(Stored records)
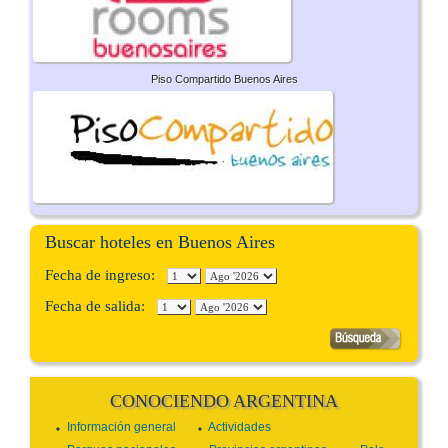
Piso Compartido Buenos Aires
Buscar hoteles en Buenos Aires
Fecha de ingreso:
Fecha de salida:
CONOCIENDO ARGENTINA
Información general
Actividades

• **What the task requires**:
Would you copy out all the data exactly, without the images?

• **Written answer**:
Piso Compartido Buenos Aires
Buscar hoteles en Buenos Aires
Fecha de ingreso:
Fecha de salida:
CONOCIENDO ARGENTINA
Información general
Actividades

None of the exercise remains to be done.